Rusya Devlet Duması Dış İlişkiler Komitesi Başkanı Leonid Slutskiy, Almanya Başbakanı Friedrich Merz’in, İsrail’in İran’a yönelik füze saldırılarını “diğer tüm Batılılar adına kirli işi yaptığını” söyleyen ifadelerine sert tepki gösterdi. Slutskiy, Merz’in söylemini “sıradan bir faşizm” ve “kendi iktidar hırsları uğruna insan hayatlarını hiçe saymak” olarak nitelendirdi.
Slutskiy, Telegram kanalında yaptığı açıklamada, “Avrupa şahincilerinin kendi kendini ele verişi: Almanya Başbakanı Merz, İsrail’in İran’a yönelik füze saldırılarıyla ‘diğer tüm Batılılar adına kirli işi yaptığını’ söyledi. Benzer ifadeleri daha önce neonazist Kiev rejiminin vahşetini savunan ‘avukatlardan’ da duymuştuk. Onların sponsorları, Ukraynalıların ‘demokrasi ve özgürlüğü’ koruduğunu, Avrupa’nın da ‘Rus tehdidine’ karşı savunulduğunu söylüyorlardı. Gerçekte Merz’in söylemi, kendi iktidar hırsları uğruna insan hayatını hiçe sayan düpedüz bir faşizmdir. Bu tür politikacılar dünyayı uçurumun kenarına sürüklüyor” ifadelerini kullandı. Bu sert çıkış, Rusya’nın Batı’nın İsrail politikalarına yönelik artan eleştirilerini gözler önüne seriyor.
Slutskiy, olayların zor kullanılarak çözülmesini meşrulaştırmanın insanlığı felakete sürükleyeceğini belirtti. İran’ın nükleer programı sorununa askeri bir çözüm bulunmadığını vurgulayan Slutskiy, bu nedenle çok geç olmadan füze saldırılarının durdurulması ve müzakere sürecine geri dönülmesi gerektiğini ifade etti.
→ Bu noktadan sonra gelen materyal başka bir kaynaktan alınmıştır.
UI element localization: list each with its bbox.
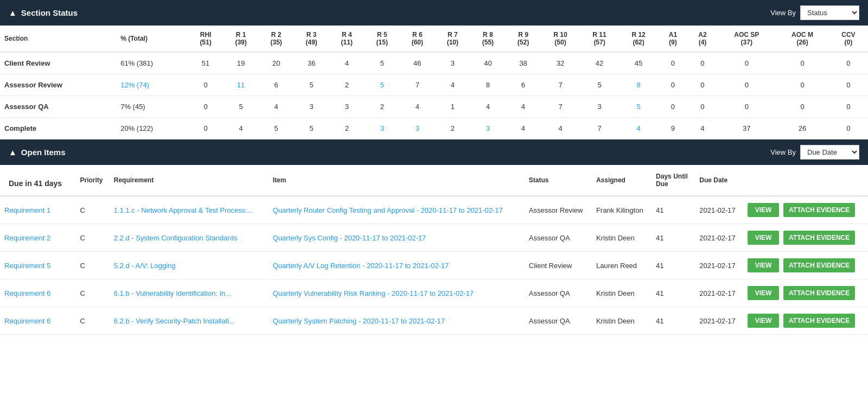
cell-aocm: 26 [776, 118, 829, 139]
oi-col-duedate: Due Date [695, 165, 743, 196]
cell-r3: 5 [294, 74, 329, 96]
cell-r1: 19 [224, 52, 259, 74]
oi-status: Assessor Review [525, 196, 592, 224]
view-button[interactable]: VIEW [748, 286, 780, 300]
oi-duedate: 2021-02-17 [695, 279, 743, 307]
view-button[interactable]: VIEW [748, 258, 780, 272]
col-rhi: RHI(51) [188, 26, 224, 52]
section-table: Section % (Total) RHI(51) R 1(39) R 2(35… [0, 26, 868, 139]
oi-actions: VIEW ATTACH EVIDENCE [743, 224, 868, 252]
attach-evidence-button[interactable]: ATTACH EVIDENCE [783, 258, 855, 272]
oi-req[interactable]: Requirement 6 [0, 307, 76, 335]
oi-item[interactable]: Quarterly A/V Log Retention - 2020-11-17… [269, 252, 525, 279]
cell-rhi: 0 [188, 118, 224, 139]
attach-evidence-button[interactable]: ATTACH EVIDENCE [783, 286, 855, 300]
list-item: Requirement 6C6.2.b - Verify Security-Pa… [0, 307, 868, 335]
oi-assigned: Frank Kilington [592, 196, 652, 224]
view-button[interactable]: VIEW [748, 314, 780, 328]
oi-duedate: 2021-02-17 [695, 252, 743, 279]
oi-reqdetail[interactable]: 2.2.d - System Configuration Standards [110, 224, 269, 252]
oi-item[interactable]: Quarterly Vulnerability Risk Ranking - 2… [269, 279, 525, 307]
cell-r9: 4 [506, 96, 541, 118]
cell-ccv: 0 [829, 96, 868, 118]
cell-r7: 3 [435, 52, 470, 74]
cell-r6: 4 [400, 96, 435, 118]
section-pct: 7% (45) [116, 96, 188, 118]
section-name: Complete [0, 118, 116, 139]
open-items-chevron: ▲ [9, 148, 17, 157]
oi-item[interactable]: Quarterly Sys Config - 2020-11-17 to 202… [269, 224, 525, 252]
col-r1: R 1(39) [224, 26, 259, 52]
col-a1: A1(9) [658, 26, 688, 52]
cell-r5: 3 [365, 118, 400, 139]
col-r10: R 10(50) [541, 26, 580, 52]
oi-req[interactable]: Requirement 6 [0, 279, 76, 307]
col-section: Section [0, 26, 116, 52]
oi-actions: VIEW ATTACH EVIDENCE [743, 307, 868, 335]
cell-a2: 0 [688, 52, 718, 74]
cell-aocsp: 37 [717, 118, 776, 139]
oi-reqdetail[interactable]: 6.2.b - Verify Security-Patch Installati… [110, 307, 269, 335]
cell-a2: 0 [688, 74, 718, 96]
oi-duedate: 2021-02-17 [695, 196, 743, 224]
col-r6: R 6(60) [400, 26, 435, 52]
oi-duedate: 2021-02-17 [695, 307, 743, 335]
open-items-table-wrapper: Due in 41 days Priority Requirement Item… [0, 165, 868, 335]
open-items-header-row: Due in 41 days Priority Requirement Item… [0, 165, 868, 196]
oi-days: 41 [652, 196, 695, 224]
oi-col-status: Status [525, 165, 592, 196]
cell-r10: 7 [541, 96, 580, 118]
oi-reqdetail[interactable]: 1.1.1.c - Network Approval & Test Proces… [110, 196, 269, 224]
section-table-header-row: Section % (Total) RHI(51) R 1(39) R 2(35… [0, 26, 868, 52]
table-row: Assessor QA7% (45)054332414473500000 [0, 96, 868, 118]
cell-r8: 40 [470, 52, 506, 74]
oi-item[interactable]: Quarterly Router Config Testing and Appr… [269, 196, 525, 224]
view-button[interactable]: VIEW [748, 203, 780, 217]
oi-priority: C [76, 307, 110, 335]
attach-evidence-button[interactable]: ATTACH EVIDENCE [783, 203, 855, 217]
oi-req[interactable]: Requirement 2 [0, 224, 76, 252]
oi-actions: VIEW ATTACH EVIDENCE [743, 279, 868, 307]
cell-r12: 4 [619, 118, 658, 139]
col-r7: R 7(10) [435, 26, 470, 52]
open-items-label: Open Items [21, 148, 66, 157]
cell-a1: 0 [658, 52, 688, 74]
oi-reqdetail[interactable]: 6.1.b - Vulnerability Identification: In… [110, 279, 269, 307]
cell-r12: 45 [619, 52, 658, 74]
cell-rhi: 0 [188, 74, 224, 96]
open-items-view-by-select[interactable]: Due Date Priority Status [800, 145, 859, 160]
attach-evidence-button[interactable]: ATTACH EVIDENCE [783, 231, 855, 245]
cell-r4: 4 [329, 52, 365, 74]
cell-a1: 0 [658, 96, 688, 118]
cell-aocsp: 0 [717, 74, 776, 96]
view-button[interactable]: VIEW [748, 231, 780, 245]
cell-ccv: 0 [829, 118, 868, 139]
cell-a2: 4 [688, 118, 718, 139]
oi-req[interactable]: Requirement 5 [0, 252, 76, 279]
list-item: Requirement 1C1.1.1.c - Network Approval… [0, 196, 868, 224]
oi-item[interactable]: Quarterly System Patching - 2020-11-17 t… [269, 307, 525, 335]
oi-duedate: 2021-02-17 [695, 224, 743, 252]
cell-r2: 20 [259, 52, 294, 74]
cell-aocm: 0 [776, 96, 829, 118]
cell-a1: 0 [658, 74, 688, 96]
cell-aocsp: 0 [717, 52, 776, 74]
oi-priority: C [76, 224, 110, 252]
oi-status: Assessor QA [525, 224, 592, 252]
col-r2: R 2(35) [259, 26, 294, 52]
section-name: Assessor Review [0, 74, 116, 96]
col-r8: R 8(55) [470, 26, 506, 52]
cell-ccv: 0 [829, 74, 868, 96]
col-r12: R 12(62) [619, 26, 658, 52]
oi-assigned: Lauren Reed [592, 252, 652, 279]
cell-r7: 2 [435, 118, 470, 139]
cell-r7: 4 [435, 74, 470, 96]
oi-status: Assessor QA [525, 279, 592, 307]
section-status-view-by-select[interactable]: Status Due Date Priority [800, 5, 859, 20]
attach-evidence-button[interactable]: ATTACH EVIDENCE [783, 314, 855, 328]
oi-reqdetail[interactable]: 5.2.d - A/V: Logging [110, 252, 269, 279]
oi-req[interactable]: Requirement 1 [0, 196, 76, 224]
cell-r8: 4 [470, 96, 506, 118]
section-status-view-by: View By Status Due Date Priority [770, 5, 859, 20]
cell-r11: 3 [580, 96, 619, 118]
Rus yetkili, harekete geçmek için artık sadece sayılı günler kaldığı uyarısında bulunarak, diplomatik çözümün aciliyetini bir kez daha dile getirdi.
İsrail, 13 Haziran gecesi, İran’ın “geri dönüşü olmayan bir eşiğe yaklaştığını” öne sürdüğü gizli bir askeri nükleer program yürüttüğü iddiasıyla askeri bir operasyon başlatmıştı. Hava bombardımanları ve sabotaj gruplarının saldırıları sonucunda, İran’daki nükleer tesisler, üst düzey generaller, önde gelen nükleer fizikçiler, hava üsleri, hava savunma sistemleri ve karadan karaya füzeler hedef alınmıştı.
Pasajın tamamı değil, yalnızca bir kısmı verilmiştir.